DeGette leading defense against House GOP assault on abortion rights

Colorado Representative and head of the Congressional Pro-Choice Caucus Diana DeGette is surprised to find herself doing heated battle on a number of fronts in the war over abortion rights this early in the year. This session of Congress was supposed to be about jobs and the economy, she has said, but the new Republican majority right out of the gate has gone full steam ahead with two bills aimed at expanding restrictions on federal abortion funding while, outside of Capitol Hill, conservative media activists have launched an attack on Planned Parenthood, using cut-and-paste undercover videos to spur Congress to slash all federal aid to the organization.

“I’m surprised, given that the number one issue right now is jobs, that the Republican leadership would make [this] extreme position one of their top three priorities of the session,” DeGette told Politico.

The six-term Congresswoman shouldn’t be surprised. She’s been battling hard against anti-abortion forces for the last year, long before Republicans controlled the House.

Broken tacit truce

In the days since the two new anti-abortion bills were introduced, analysts have been saying that they effectively end the truce that has existed for decades among lawmakers regarding public funding for abortion. Federal funding is now and has been for years restricted to pregnancies that endanger the mother’s life or that come as the product of rape and/or incest.

Rep. Chris Smith’s (R-N.J.) HR 3 “No Taxpayer Funding for Abortion Act” would eliminate tax breaks on insurance policies that cover abortions, permanently prohibit tax-funded abortions across all federal programs, like Medicaid, and end funding for abortions in Washington D.C.

Rep. Joe Pitts’s (R-Penn.) HR 358 “Protect Life Act” would strip federal funding for abortions that was included in last year’s national health care reform legislation and it would protect institutions opposed to providing abortions from being stripped of tax-payer support.

On Tuesday afternoon, the House Judiciary Committee’s Constitution Subcommittee took up HR 3. On Wednesday, the House Energy and Commerce Subcommittee on Health will consider HR 358.

Opposition campaign

DeGette and Pro-Choice Caucus Co-Chair Louise Slaughter (D-N.Y.) are leading a group opposing the bills that includes members from the House Energy and Commerce Committee and the Judiciary Committee and representatives of pro-choice organizations such as the National Abortion Federation, NARAL Pro-choice America and Planned Parenthood. The group on Wednesday will host an event launching its campaign against the two bills.
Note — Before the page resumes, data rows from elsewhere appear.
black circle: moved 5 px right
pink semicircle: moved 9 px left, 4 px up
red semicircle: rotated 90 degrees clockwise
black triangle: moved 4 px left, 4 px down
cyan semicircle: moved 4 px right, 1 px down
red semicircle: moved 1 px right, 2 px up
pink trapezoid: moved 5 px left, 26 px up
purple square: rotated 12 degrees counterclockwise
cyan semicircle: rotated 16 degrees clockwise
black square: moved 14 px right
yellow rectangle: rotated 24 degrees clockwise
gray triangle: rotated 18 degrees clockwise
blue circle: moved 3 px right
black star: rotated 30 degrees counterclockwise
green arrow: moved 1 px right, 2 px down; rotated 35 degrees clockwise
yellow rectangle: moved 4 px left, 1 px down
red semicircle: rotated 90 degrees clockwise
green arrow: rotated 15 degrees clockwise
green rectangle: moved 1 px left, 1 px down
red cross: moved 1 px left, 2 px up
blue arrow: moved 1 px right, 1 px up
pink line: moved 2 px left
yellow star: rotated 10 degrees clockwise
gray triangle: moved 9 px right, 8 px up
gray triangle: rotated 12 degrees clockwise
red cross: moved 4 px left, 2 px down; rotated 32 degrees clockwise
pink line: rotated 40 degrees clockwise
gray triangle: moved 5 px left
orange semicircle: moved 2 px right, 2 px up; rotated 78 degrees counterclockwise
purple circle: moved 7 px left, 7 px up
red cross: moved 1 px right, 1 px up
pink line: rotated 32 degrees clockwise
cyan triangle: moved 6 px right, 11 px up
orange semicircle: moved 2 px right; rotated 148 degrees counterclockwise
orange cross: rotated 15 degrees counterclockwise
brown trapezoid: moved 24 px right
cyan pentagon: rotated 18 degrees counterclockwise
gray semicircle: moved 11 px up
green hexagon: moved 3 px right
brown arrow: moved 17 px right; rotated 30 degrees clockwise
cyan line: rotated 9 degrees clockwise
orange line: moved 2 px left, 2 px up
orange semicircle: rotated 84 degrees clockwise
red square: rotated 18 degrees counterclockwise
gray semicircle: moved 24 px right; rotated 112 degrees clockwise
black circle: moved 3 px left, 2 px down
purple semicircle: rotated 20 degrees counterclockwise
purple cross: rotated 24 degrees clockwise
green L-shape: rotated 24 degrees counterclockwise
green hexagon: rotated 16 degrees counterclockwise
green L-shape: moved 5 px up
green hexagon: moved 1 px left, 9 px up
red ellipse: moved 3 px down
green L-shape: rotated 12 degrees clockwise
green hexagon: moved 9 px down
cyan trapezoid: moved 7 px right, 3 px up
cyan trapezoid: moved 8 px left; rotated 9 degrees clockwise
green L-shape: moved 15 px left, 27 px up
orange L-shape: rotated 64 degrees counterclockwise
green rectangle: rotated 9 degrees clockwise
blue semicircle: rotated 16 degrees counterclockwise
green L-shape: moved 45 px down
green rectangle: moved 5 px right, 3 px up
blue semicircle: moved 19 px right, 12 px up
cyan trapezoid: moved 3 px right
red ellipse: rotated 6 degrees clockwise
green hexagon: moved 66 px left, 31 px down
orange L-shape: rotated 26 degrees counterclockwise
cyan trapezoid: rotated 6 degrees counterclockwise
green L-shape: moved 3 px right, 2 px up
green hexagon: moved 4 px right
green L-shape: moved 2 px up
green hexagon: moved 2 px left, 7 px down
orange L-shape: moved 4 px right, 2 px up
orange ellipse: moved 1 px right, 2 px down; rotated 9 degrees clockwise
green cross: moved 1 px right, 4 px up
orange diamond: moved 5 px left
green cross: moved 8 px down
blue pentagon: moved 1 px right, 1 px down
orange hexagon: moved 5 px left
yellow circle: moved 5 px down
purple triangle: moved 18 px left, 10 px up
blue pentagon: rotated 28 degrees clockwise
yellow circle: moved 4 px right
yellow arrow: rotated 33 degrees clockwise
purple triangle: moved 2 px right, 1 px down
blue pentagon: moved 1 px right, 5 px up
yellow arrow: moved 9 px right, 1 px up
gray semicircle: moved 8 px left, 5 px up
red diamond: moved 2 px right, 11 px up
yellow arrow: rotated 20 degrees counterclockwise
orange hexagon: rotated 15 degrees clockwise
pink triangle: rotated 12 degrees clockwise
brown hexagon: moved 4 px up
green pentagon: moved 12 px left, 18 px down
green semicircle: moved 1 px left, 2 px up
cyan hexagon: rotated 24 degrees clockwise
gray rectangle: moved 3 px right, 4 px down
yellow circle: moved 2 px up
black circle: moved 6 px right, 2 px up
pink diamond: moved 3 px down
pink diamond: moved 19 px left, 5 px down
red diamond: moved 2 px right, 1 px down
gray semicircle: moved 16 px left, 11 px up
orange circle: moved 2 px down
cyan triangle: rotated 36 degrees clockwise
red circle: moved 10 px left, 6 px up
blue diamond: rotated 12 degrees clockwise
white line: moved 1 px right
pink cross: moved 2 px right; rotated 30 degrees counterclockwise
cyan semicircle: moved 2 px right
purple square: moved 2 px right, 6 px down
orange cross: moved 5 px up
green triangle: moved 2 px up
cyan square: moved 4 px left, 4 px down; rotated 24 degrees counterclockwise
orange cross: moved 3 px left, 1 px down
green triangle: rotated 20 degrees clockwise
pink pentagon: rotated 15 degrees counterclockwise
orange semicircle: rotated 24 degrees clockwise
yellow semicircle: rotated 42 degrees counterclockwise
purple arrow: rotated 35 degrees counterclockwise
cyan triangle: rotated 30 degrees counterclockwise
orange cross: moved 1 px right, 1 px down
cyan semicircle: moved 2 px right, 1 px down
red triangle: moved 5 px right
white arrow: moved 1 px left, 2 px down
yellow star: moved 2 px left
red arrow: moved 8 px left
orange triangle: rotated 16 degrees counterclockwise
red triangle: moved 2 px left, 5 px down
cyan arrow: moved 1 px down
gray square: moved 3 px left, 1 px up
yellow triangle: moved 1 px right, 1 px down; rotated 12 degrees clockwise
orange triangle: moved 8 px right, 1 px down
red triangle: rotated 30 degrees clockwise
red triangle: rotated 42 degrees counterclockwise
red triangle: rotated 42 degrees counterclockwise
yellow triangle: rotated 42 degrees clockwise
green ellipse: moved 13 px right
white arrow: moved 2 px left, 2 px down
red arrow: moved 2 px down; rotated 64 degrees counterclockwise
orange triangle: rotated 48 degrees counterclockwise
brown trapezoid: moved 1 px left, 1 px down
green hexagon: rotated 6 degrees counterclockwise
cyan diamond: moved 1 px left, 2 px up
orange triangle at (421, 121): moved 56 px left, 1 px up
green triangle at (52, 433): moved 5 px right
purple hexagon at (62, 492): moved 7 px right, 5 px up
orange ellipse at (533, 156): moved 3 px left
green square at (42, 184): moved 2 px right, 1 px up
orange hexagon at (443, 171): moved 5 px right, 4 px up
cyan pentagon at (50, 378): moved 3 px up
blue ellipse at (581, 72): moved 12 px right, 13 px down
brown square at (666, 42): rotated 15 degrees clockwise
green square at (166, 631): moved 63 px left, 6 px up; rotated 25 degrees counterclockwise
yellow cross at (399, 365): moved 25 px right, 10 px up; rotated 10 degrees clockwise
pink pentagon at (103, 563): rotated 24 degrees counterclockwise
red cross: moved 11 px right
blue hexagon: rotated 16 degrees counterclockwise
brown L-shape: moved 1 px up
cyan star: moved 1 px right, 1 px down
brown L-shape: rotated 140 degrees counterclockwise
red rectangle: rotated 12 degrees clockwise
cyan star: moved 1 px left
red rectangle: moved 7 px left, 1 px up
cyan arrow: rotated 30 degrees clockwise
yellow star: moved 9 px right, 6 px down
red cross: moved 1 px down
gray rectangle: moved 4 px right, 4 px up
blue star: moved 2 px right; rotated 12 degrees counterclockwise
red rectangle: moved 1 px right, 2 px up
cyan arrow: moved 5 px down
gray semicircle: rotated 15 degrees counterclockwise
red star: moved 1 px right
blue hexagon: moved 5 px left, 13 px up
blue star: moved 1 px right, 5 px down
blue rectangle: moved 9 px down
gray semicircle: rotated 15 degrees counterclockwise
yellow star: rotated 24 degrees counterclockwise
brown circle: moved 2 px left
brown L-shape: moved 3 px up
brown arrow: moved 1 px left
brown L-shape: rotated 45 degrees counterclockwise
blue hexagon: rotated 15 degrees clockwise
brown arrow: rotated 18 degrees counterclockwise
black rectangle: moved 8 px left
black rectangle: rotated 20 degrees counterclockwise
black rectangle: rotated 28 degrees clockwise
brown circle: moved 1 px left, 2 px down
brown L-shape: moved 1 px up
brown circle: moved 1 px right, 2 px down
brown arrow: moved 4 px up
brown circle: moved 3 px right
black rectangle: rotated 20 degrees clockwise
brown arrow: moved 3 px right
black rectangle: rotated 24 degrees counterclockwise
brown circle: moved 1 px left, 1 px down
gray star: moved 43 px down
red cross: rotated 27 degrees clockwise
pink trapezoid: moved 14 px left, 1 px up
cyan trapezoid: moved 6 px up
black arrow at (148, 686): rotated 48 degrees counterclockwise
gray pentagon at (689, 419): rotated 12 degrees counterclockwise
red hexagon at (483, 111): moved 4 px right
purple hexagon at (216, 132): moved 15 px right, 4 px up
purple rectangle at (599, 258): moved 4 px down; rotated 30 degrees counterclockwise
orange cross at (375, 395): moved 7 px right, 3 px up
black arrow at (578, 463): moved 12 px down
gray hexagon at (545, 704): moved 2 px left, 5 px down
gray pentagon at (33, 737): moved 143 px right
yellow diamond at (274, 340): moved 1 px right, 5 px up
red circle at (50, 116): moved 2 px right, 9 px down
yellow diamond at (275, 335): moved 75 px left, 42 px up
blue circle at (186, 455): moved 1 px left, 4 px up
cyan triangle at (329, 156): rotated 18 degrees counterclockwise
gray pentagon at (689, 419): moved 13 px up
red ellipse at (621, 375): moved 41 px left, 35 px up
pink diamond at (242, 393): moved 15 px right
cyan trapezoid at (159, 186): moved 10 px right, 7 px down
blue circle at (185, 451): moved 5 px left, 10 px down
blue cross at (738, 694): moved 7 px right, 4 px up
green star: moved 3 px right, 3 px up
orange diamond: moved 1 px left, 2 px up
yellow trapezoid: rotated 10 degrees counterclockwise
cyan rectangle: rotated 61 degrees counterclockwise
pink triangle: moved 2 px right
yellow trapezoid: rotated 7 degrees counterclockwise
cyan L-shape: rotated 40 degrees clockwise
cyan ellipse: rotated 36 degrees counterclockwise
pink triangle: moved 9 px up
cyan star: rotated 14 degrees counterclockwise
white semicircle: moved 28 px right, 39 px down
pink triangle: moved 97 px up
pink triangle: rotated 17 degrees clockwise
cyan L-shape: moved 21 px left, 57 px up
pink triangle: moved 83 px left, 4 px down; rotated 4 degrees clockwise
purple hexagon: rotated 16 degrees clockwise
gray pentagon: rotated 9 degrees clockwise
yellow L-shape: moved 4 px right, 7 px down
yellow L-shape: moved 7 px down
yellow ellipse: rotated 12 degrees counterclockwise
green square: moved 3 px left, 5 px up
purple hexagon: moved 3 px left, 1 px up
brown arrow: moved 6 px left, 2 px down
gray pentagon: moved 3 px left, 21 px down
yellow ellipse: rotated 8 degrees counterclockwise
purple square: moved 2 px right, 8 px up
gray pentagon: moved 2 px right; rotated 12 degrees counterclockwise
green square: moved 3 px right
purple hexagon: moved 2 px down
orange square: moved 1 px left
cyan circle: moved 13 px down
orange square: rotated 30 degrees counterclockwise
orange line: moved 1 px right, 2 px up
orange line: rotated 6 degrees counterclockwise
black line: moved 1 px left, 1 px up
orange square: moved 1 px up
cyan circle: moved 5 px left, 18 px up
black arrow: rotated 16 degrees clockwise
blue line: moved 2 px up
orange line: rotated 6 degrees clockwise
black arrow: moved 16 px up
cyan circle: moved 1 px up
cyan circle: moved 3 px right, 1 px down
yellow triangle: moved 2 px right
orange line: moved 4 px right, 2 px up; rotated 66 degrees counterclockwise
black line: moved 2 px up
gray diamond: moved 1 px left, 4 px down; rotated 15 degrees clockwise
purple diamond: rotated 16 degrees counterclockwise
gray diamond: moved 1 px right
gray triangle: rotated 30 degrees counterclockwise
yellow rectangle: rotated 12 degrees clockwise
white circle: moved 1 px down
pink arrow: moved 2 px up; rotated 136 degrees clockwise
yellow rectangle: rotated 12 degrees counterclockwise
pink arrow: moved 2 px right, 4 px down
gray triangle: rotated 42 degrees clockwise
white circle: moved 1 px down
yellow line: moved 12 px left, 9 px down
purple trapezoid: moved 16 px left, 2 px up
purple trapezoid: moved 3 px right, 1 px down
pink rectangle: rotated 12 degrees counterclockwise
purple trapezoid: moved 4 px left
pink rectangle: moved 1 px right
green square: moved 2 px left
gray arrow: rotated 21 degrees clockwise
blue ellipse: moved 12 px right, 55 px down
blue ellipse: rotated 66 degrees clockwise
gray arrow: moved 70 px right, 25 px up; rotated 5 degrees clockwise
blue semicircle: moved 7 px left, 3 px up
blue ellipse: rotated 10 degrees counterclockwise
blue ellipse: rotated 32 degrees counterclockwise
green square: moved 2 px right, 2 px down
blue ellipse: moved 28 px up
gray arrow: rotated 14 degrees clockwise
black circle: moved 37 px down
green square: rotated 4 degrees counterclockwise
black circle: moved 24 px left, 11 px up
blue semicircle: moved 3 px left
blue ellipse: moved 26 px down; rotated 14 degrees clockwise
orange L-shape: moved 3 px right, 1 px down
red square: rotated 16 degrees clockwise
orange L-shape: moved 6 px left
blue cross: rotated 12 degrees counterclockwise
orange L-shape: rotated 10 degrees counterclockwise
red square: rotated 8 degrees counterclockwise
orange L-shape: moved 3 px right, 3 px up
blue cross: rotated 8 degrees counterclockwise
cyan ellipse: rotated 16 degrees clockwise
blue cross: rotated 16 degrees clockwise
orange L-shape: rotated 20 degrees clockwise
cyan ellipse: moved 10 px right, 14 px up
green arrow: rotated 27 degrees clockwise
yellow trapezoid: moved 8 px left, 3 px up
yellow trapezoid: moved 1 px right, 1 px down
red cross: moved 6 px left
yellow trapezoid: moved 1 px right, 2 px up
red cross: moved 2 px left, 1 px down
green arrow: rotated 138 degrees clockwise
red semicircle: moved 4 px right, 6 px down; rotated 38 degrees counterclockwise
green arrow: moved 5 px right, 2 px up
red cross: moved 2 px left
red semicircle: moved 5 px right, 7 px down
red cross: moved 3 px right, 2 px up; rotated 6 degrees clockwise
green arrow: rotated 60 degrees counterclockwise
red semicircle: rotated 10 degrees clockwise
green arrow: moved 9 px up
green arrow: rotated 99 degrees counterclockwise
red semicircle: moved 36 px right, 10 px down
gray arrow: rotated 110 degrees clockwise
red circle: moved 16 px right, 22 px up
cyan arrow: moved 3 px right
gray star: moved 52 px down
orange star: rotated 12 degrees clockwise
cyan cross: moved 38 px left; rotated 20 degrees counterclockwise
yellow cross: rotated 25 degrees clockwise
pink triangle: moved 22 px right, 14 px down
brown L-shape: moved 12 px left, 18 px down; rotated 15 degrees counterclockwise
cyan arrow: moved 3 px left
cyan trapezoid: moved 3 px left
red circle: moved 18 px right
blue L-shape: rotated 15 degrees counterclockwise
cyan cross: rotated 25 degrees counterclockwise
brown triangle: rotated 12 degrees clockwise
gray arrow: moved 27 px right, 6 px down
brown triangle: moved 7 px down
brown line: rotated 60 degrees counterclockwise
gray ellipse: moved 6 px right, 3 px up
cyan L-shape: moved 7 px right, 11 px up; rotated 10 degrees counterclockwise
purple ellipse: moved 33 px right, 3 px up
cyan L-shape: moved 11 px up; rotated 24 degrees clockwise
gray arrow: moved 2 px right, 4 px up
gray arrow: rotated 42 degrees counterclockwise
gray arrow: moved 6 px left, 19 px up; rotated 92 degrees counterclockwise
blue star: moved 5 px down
A release from the Pro-Choice Caucus Tuesday said the bills were not just about tax-payer funding, which can sound limited and bureaucratic. The bills would “actually cut off millions of women from the private health care they have access to today, even preventing them from using their own money for medically necessary procedures.” The release added that the bills would limit women’s access to care “even if their life is in danger” and that the bills put government in the way of “women’s rights to determine their own health care with their families and doctors.”

Smith’s bill originally aimed to recast the definition of “rape” in order to lower the number of pregnancies eligible for funding. Smith’s bill proposed that only “forcible” rape pregnancies be eligible. “Forcible” rape is not only not a legal term but also would vaguely seem to rule out statutory rape, date rape and rapes of drugged victims and so on. The term was clearly crafted by a man who has never been raped and who failed to genuinely consult rape victims in creating the terminology, and it offended widely, forcing sponsors to strip the language from the bill.

Freshman Colorado Republican Rep. Cory Gardner, who signed on as an original co-sponsor of the bill, said he didn’t support the redefinition of rape.

The fact that Smith and supporters like Gardner so quickly relented on or distanced themselves from that part of the bill suggested to some observers that it was meant all along as a bargaining chip.

Another jolt

Indeed, some pro-choice and women’s rights writers and activists are saying that pushing back against these bills is not enough. They say that pro-choice supporters are being outmaneuvered and that the debate alone moves the dial further against abortion. Merely opposing these bills, they argue, is the kind of reactive strategy that has seen women losing reproductive health rights incrementally year after year, an impression heightened last year when Michigan Democratic Rep. Bart Stupak spearheaded the move to limit access to abortion under the new national health care plan, winning over Democratic lawmakers in large numbers, including 64 Democrats in the House.

“Sometimes it takes a jolt to make people realize how serious the threat is to their rights. …And this was certainly a jolt,” DeGette said at the time. She then organized a group of about 40 Democratic lawmakers to say they would vote against President Obama’s health care reform if the Stupak language wasn’t removed.